Rich Pickings on Phoenix Dance Theatre’s Black Waters
Two stories inform this world premiere of Phoenix Dance Theatre’s Black Waters: namely the Zong ship massacre in the late 18th century and 100 years later the incarceration of Indian freedom fighters in the Kala Pani prison. But as choreographer and Artistic Director Sharon Watson explains: “Black Waters is not about recreating these two events through contemporary dance, but is an exploration of place, worth and belonging, which can often be conflicting for people of colour.”
Watson works with Shambik Ghose and Dr Mitul Sengupta to create a compelling and immersive piece. Alongside this trio of choreographers is a creative team par excellence. So Dishari Chakraborty composes the soundtrack that ranges from slow elegiac strings and piano to traditional Indian music and more rhythmic industrial sounds. Emma Louise James designs simple but effective costumes that serve to highlight the oppression and indignity acted out by the dancers. While Kieron Johnson’s lighting is at one time a flood of light, then square boxes indicative of cells, or shafts of light that catch the cast in chiaroscuro.
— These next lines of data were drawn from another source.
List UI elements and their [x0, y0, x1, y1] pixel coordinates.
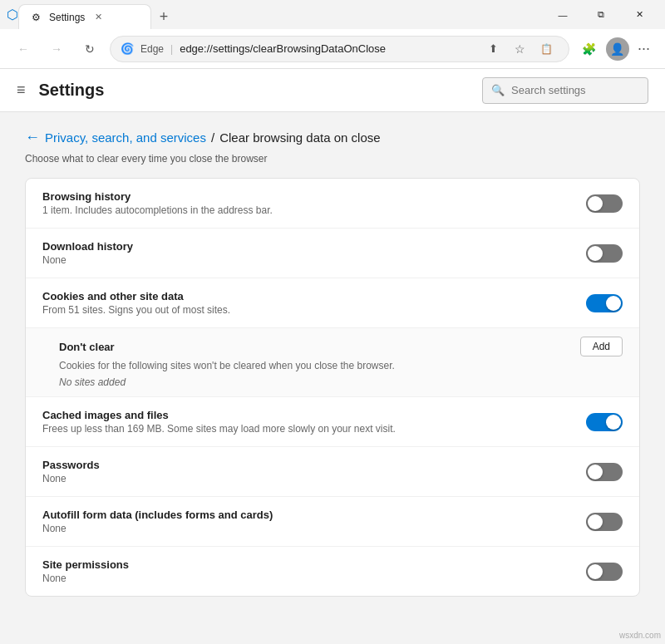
- minimize-button[interactable]: —: [544, 0, 582, 29]
- toggle-thumb: [588, 246, 603, 261]
- setting-row: Cookies and other site dataFrom 51 sites…: [26, 278, 639, 328]
- page-subtitle: Choose what to clear every time you clos…: [25, 153, 640, 165]
- breadcrumb-back-button[interactable]: ←: [25, 129, 40, 146]
- toggle-download-history[interactable]: [586, 244, 623, 263]
- dont-clear-description: Cookies for the following sites won't be…: [59, 360, 623, 371]
- setting-title: Browsing history: [42, 190, 573, 203]
- forward-button[interactable]: →: [43, 36, 70, 62]
- no-sites-label: No sites added: [59, 376, 623, 388]
- setting-row: Site permissionsNone: [26, 547, 639, 596]
- setting-description: None: [42, 573, 573, 584]
- setting-description: None: [42, 473, 573, 484]
- setting-row-content: Autofill form data (includes forms and c…: [42, 509, 573, 534]
- setting-row-content: Site permissionsNone: [42, 558, 573, 584]
- refresh-button[interactable]: ↻: [76, 36, 103, 62]
- setting-description: 1 item. Includes autocompletions in the …: [42, 204, 573, 216]
- titlebar-left: ⬡: [7, 7, 18, 22]
- breadcrumb-current-page: Clear browsing data on close: [219, 130, 380, 145]
- share-icon[interactable]: ⬆: [482, 37, 505, 61]
- settings-card: Browsing history1 item. Includes autocom…: [25, 178, 640, 597]
- search-settings-input[interactable]: [511, 84, 639, 96]
- maximize-button[interactable]: ⧉: [582, 0, 620, 29]
- setting-title: Site permissions: [42, 558, 573, 571]
- new-tab-button[interactable]: +: [151, 4, 176, 29]
- breadcrumb-separator: /: [211, 130, 214, 145]
- add-site-button[interactable]: Add: [580, 337, 623, 356]
- dont-clear-title: Don't clear: [59, 341, 115, 353]
- setting-description: None: [42, 523, 573, 534]
- toggle-thumb: [588, 564, 603, 579]
- setting-description: None: [42, 254, 573, 266]
- setting-row-content: Cookies and other site dataFrom 51 sites…: [42, 290, 573, 316]
- setting-title: Autofill form data (includes forms and c…: [42, 509, 573, 521]
- setting-row: Browsing history1 item. Includes autocom…: [26, 179, 639, 229]
- profile-avatar[interactable]: 👤: [606, 37, 629, 61]
- setting-row-content: Cached images and filesFrees up less tha…: [42, 409, 573, 435]
- toggle-browsing-history[interactable]: [586, 194, 623, 213]
- toggle-thumb: [588, 465, 603, 479]
- toggle-thumb: [588, 514, 603, 529]
- extensions-icon[interactable]: 🧩: [576, 36, 603, 62]
- menu-button[interactable]: ···: [633, 37, 655, 61]
- search-settings-icon: 🔍: [491, 84, 505, 96]
- settings-header: ≡ Settings 🔍: [0, 69, 665, 112]
- setting-row: Autofill form data (includes forms and c…: [26, 497, 639, 547]
- url-favicon-icon: 🌀: [121, 42, 134, 55]
- tab-label: Settings: [49, 12, 85, 23]
- url-separator: |: [170, 43, 173, 55]
- toggle-thumb: [588, 196, 603, 211]
- profile-icon: 👤: [610, 42, 624, 56]
- setting-title: Cached images and files: [42, 409, 573, 421]
- toggle-autofill[interactable]: [586, 513, 623, 531]
- setting-row: Cached images and filesFrees up less tha…: [26, 397, 639, 447]
- titlebar-controls: — ⧉ ✕: [544, 0, 658, 29]
- setting-title: Passwords: [42, 459, 573, 471]
- close-window-button[interactable]: ✕: [620, 0, 658, 29]
- setting-description: From 51 sites. Signs you out of most sit…: [42, 304, 573, 316]
- collections-icon[interactable]: 📋: [535, 37, 559, 61]
- toggle-cached-images[interactable]: [586, 413, 623, 431]
- url-text: edge://settings/clearBrowsingDataOnClose: [180, 42, 475, 55]
- back-button[interactable]: ←: [10, 36, 37, 62]
- setting-row: Download historyNone: [26, 229, 639, 278]
- hamburger-menu-button[interactable]: ≡: [17, 81, 26, 99]
- favorites-icon[interactable]: ☆: [509, 37, 532, 61]
- settings-tab[interactable]: ⚙ Settings ✕: [18, 4, 151, 29]
- addressbar: ← → ↻ 🌀 Edge | edge://settings/clearBrow…: [0, 29, 665, 69]
- settings-container: ≡ Settings 🔍 ← Privacy, search, and serv…: [0, 69, 665, 644]
- edge-label: Edge: [140, 43, 164, 55]
- setting-title: Cookies and other site data: [42, 290, 573, 302]
- watermark: wsxdn.com: [619, 631, 661, 640]
- tab-favicon-icon: ⚙: [29, 11, 42, 24]
- titlebar: ⬡ ⚙ Settings ✕ + — ⧉ ✕: [0, 0, 665, 29]
- setting-row-content: PasswordsNone: [42, 459, 573, 484]
- search-settings-bar[interactable]: 🔍: [482, 77, 648, 104]
- toggle-site-permissions[interactable]: [586, 563, 623, 581]
- setting-row-content: Download historyNone: [42, 240, 573, 266]
- url-action-icons: ⬆ ☆ 📋: [482, 37, 559, 61]
- breadcrumb: ← Privacy, search, and services / Clear …: [25, 129, 640, 146]
- browser-toolbar-icons: 🧩 👤 ···: [576, 36, 655, 62]
- dont-clear-header: Don't clearAdd: [59, 337, 623, 356]
- settings-title: Settings: [39, 81, 482, 100]
- url-bar[interactable]: 🌀 Edge | edge://settings/clearBrowsingDa…: [110, 36, 569, 62]
- setting-row-content: Browsing history1 item. Includes autocom…: [42, 190, 573, 216]
- setting-row: PasswordsNone: [26, 447, 639, 497]
- setting-title: Download history: [42, 240, 573, 253]
- breadcrumb-parent-link[interactable]: Privacy, search, and services: [45, 130, 206, 145]
- tab-area: ⚙ Settings ✕ +: [18, 0, 544, 29]
- main-content: ← Privacy, search, and services / Clear …: [0, 112, 665, 613]
- toggle-thumb: [606, 415, 621, 430]
- setting-description: Frees up less than 169 MB. Some sites ma…: [42, 423, 573, 435]
- toggle-cookies[interactable]: [586, 294, 623, 312]
- toggle-passwords[interactable]: [586, 463, 623, 481]
- dont-clear-section: Don't clearAddCookies for the following …: [26, 328, 639, 397]
- toggle-thumb: [606, 296, 621, 311]
- tab-close-button[interactable]: ✕: [91, 11, 105, 24]
- edge-logo-icon: ⬡: [7, 7, 18, 22]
Initially the entire group sit cross legged only using their arms and upper torso. But this is followed by a pas de deux with frantic and frenetic movement. Their response to the music is incredibly intricate and well-observed and there are many trust exercises which sees the interchange of partners and the raising up of an inert dancer (much harder than it appears). When the soundtrack becomes harsher we see the dancers in a whipping motion, then recumbent.
There is some fascinating rope work, not aerial as is more common, but horizontal and indicating slaves in chains. We see them walk in unison and then chaotically tumbling over one another. Finally, we return to the beginning of the cross-legged posture – perhaps a Buddhistic cycle. This is a thrilling and intense piece of dance theatre which is at once accessible as well as secretive and obscure. Phoenix Dance Theatre are in fine form living up to their reputation as risk-taking producers of cutting edge new work.